Antes da despedida do samba de 2026 e, obviamente, do anúncio da canção vencedora da final, todas as obras concorrentes se apresentaram. O primeiro foi o Samba 03, de autoria de Maurício Rocha Jr., Rodrigo Atração, Neuber André, Glauco do Cavaco, PH, Capuava ABC, Enzo Dhirie, Ygor Dla Sant e Michel Salim. A apresentação teve destaque para o final da primeira estrofe da canção, que optava por fazer versos que não tinham rimas, agradando a quem ouvia. Outro destaque era o refrão do meio, composto por dois versos que se repetiam; e que, por consequência, se repetiam quatro vezes em um curto espaço de tempo, facilitando o canto.
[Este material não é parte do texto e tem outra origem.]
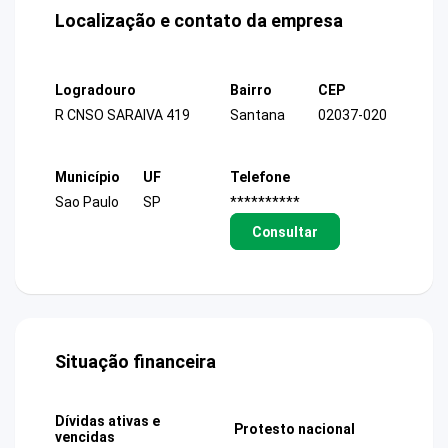
Localização e contato da empresa
Logradouro
Bairro
CEP
R CNSO SARAIVA 419
Santana
02037-020
Município
UF
Telefone
Sao Paulo
SP
**********
Consultar
Situação financeira
Dívidas ativas e
Protesto nacional
vencidas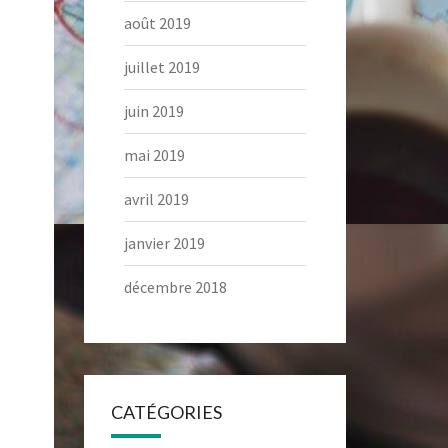
août 2019
juillet 2019
juin 2019
mai 2019
avril 2019
janvier 2019
décembre 2018
CATÉGORIES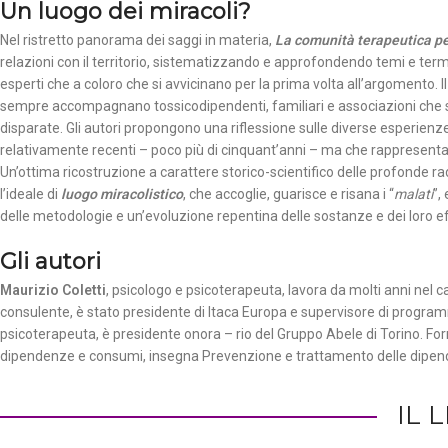
Un luogo dei miracoli?
Nel ristretto panorama dei saggi in materia,
La comunità terapeutica pe
relazioni con il territorio, sistematizzando e approfondendo temi e termin
esperti che a coloro che si avvicinano per la prima volta all’argomento. 
sempre accompagnano tossicodipendenti, familiari e associazioni che si
disparate. Gli autori propongono una riflessione sulle diverse esperienze 
relativamente recenti – poco più di cinquant’anni – ma che rappresenta un
Un’ottima ricostruzione a carattere storico-scientifico delle profonde ra
l’ideale di
luogo miracolistico
, che accoglie, guarisce e risana i “
malati
”,
delle metodologie e un’evoluzione repentina delle sostanze e dei loro ef
Gli autori
Maurizio Coletti
, psicologo e psicoterapeuta, lavora da molti anni nel 
consulente, è stato presidente di Itaca Europa e supervisore di programmi 
psicoterapeuta, è presidente onora – rio del Gruppo Abele di Torino. Fo
dipendenze e consumi, insegna Prevenzione e trattamento delle dipenden
IL 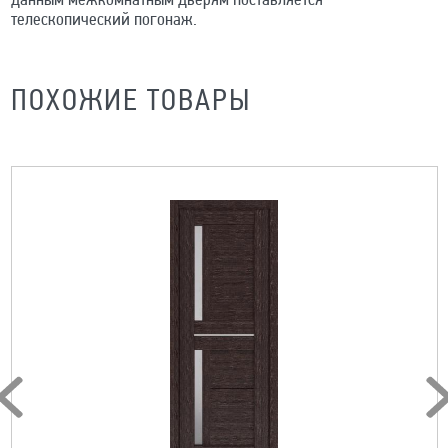
данным межкомнатным дверям поставляется
телескопический погонаж.
ПОХОЖИЕ ТОВАРЫ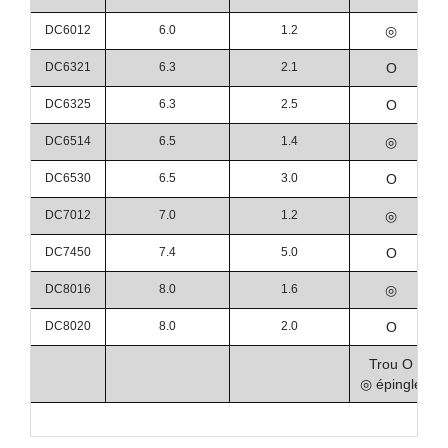
DC6012
6.0
1.2
◎
DC6321
6.3
2.1
O
DC6325
6.3
2.5
O
DC6514
6.5
1.4
◎
DC6530
6.5
3.0
O
DC7012
7.0
1.2
◎
DC7450
7.4
5.0
O
DC8016
8.0
1.6
◎
DC8020
8.0
2.0
O
Trou O
◎ épingle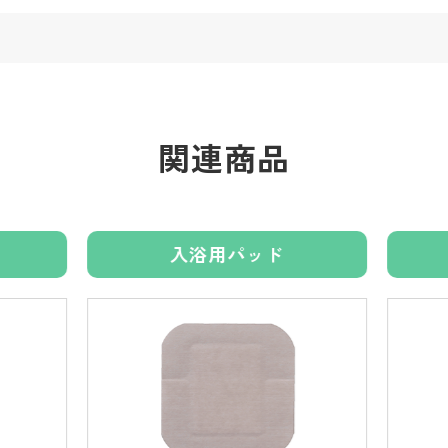
関連商品
入浴用パッド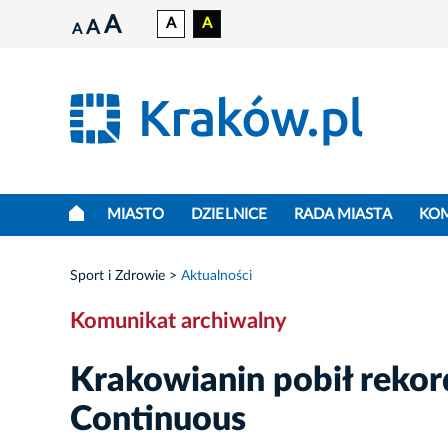
A
A
A
A
A
MIASTO
DZIELNICE
RADA MIASTA
KO
Sport i Zdrowie
Aktualności
Komunikat archiwalny
Krakowianin pobił reko
Continuous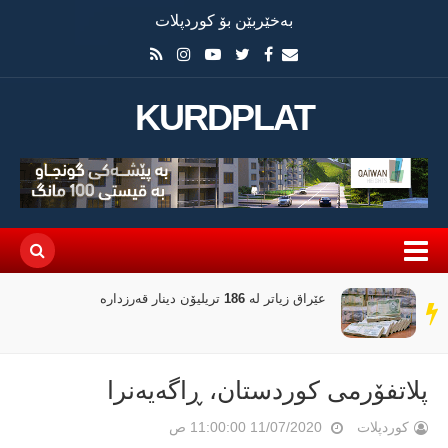
بەخێربێن بۆ کوردپلات
KURDPLAT
عێراق زیاتر لە 186 تریلیۆن دینار قەرزدارە
سەر
دێڕ
پلاتفۆرمی کوردستان، ڕاگەیەنرا
کوردپلات
11/07/2020 11:00:00 ص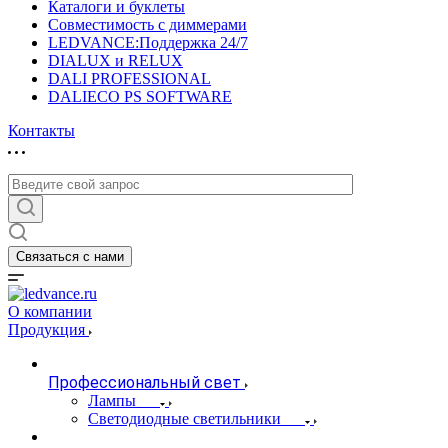
Каталоги и буклеты
Совместимость с диммерами
LEDVANCE:Поддержка 24/7
DIALUX и RELUX
DALI PROFESSIONAL
DALIECO PS SOFTWARE
Контакты
Связаться с нами
О компании
Продукция
Профессиональный свет
Лампы
Светодиодные светильники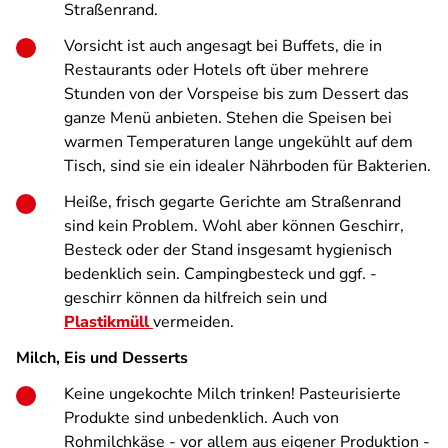
Straßenrand.
Vorsicht ist auch angesagt bei Buffets, die in
Restaurants oder Hotels oft über mehrere
Stunden von der Vorspeise bis zum Dessert das
ganze Menü anbieten. Stehen die Speisen bei
warmen Temperaturen lange ungekühlt auf dem
Tisch, sind sie ein idealer Nährboden für Bakterien.
Heiße, frisch gegarte Gerichte am Straßenrand
sind kein Problem. Wohl aber können Geschirr,
Besteck oder der Stand insgesamt hygienisch
bedenklich sein. Campingbesteck und ggf. -
geschirr können da hilfreich sein und
Plastikmüll
vermeiden.
Milch, Eis und Desserts
Keine ungekochte Milch trinken! Pasteurisierte
Produkte sind unbedenklich. Auch von
Rohmilchkäse - vor allem aus eigener Produktion -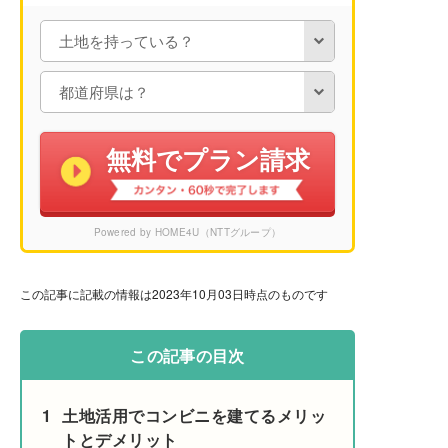
無料でプラン請求
Powered by HOME4U（NTTグループ）
この記事に記載の情報は2023年10月03日時点のものです
この記事の目次
1
土地活用でコンビニを建てるメリッ
トとデメリット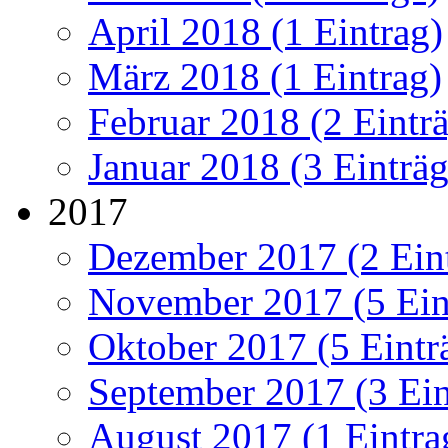
April 2018 (1 Eintrag)
März 2018 (1 Eintrag)
Februar 2018 (2 Eintr
Januar 2018 (3 Einträg
2017
Dezember 2017 (2 Ein
November 2017 (5 Ein
Oktober 2017 (5 Eintr
September 2017 (3 Ein
August 2017 (1 Eintra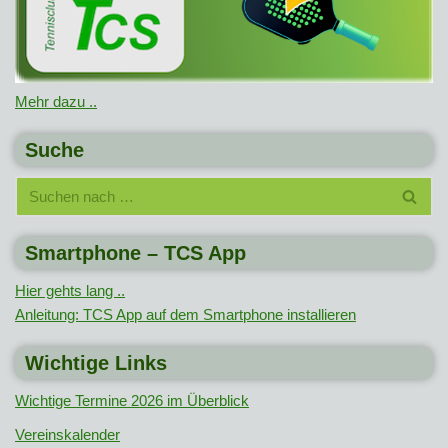
Mehr dazu ..
Suche
Smartphone – TCS App
Hier gehts lang ..
Anleitung: TCS App auf dem Smartphone installieren
Wichtige Links
Wichtige Termine 2026 im Überblick
Vereinskalender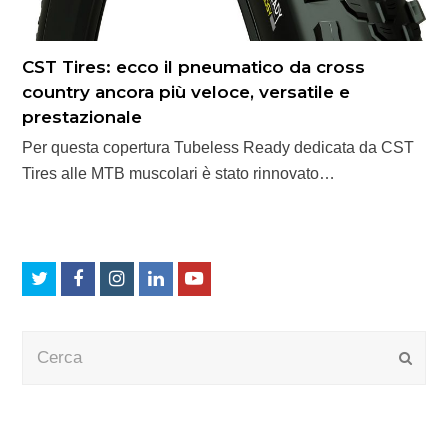
CST Tires: ecco il pneumatico da cross
country ancora più veloce, versatile e
prestazionale
Per questa copertura Tubeless Ready dedicata da CST
Tires alle MTB muscolari è stato rinnovato…
Twitter
Facebook
Instagram
LinkedIn
Youtube
Cerca
Submi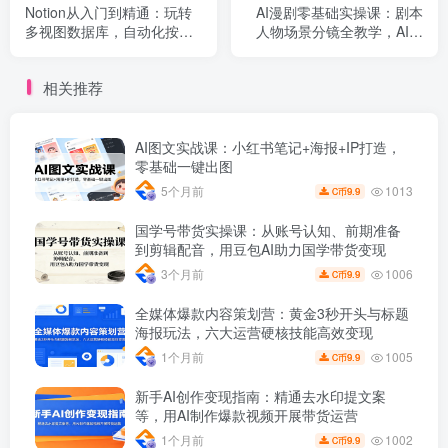
Notion从入门到精通：玩转
AI漫剧零基础实操课：剧本
多视图数据库，自动化按
人物场景分镜全教学，AI生
钮，AI与团队协作全套功能
片配音剪辑一站式落地
相关推荐
AI图文实战课：小红书笔记+海报+IP打造，
零基础一键出图
1013
5个月前
9.9
C币
国学号带货实操课：从账号认知、前期准备
到剪辑配音，用豆包AI助力国学带货变现
1006
3个月前
9.9
C币
全媒体爆款内容策划营：黄金3秒开头与标题
海报玩法，六大运营硬核技能高效变现
1005
1个月前
9.9
C币
新手AI创作变现指南：精通去水印提文案
等，用AI制作爆款视频开展带货运营
1002
1个月前
9.9
C币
Logo depois veio o Samba 04, o campeão da eliminatória. Tal qual a canção anterior, a faixa não apresentava o nome da escola no refrão de cabeça, o que sempre chama atenção. O trecho sinalizado, por sinal, se encerrava com o verso “Abrindo caminhos pra ser campeão”, o que traz o desejo da agremiação e uma mensagem religiosa forte muito associada ao orixá Exu e que estará presente no enredo. A segunda estrofe do samba, muito melódica, também agradou com os versos “Será que o guardião levou embora?/Será que está no céu de Angola a brilhar?”, com rimas que se completam em outros trechos do excerto.

O Samba 02, composto por Victor Rangel, Alessandro Tiganá, Juninho, Herval Neto, Leandro Neguinho, Matheusinho, Daniel Paixão, Jonathan Tenório, Renne Barbosa, Neném do Banjo, Duh Romão, Thiago da Mágia e Gigi da Estiva, apostou em um refrão principal bastante popular e de fácil canto. Ao contrário dos adversários, a canção tinha assimilação mais rápida e com poucas palavras em iorubá. O destaque era o refrão do meio, com versos mais longos e de melodia bastante valente.

Por fim, o Samba 01, escrito por Gleison Santana, Fernando Ripol, Alessandro Lopes e Victor Chagas, chamou atenção logo que a ala musical subiu ao palco, com rostos novos para quem não vai à Unidos de São Lucas com frequência, e que enchiam de esperança sobre a chance de renovação no microfone. Outra aposta foi na primeira estrofe mais extensa e bastante descritiva, com diversas palavras em iorubá, contrastando com a segunda enxuta e com versos mais longos, sem tantos espaços de respiro para os intérpretes.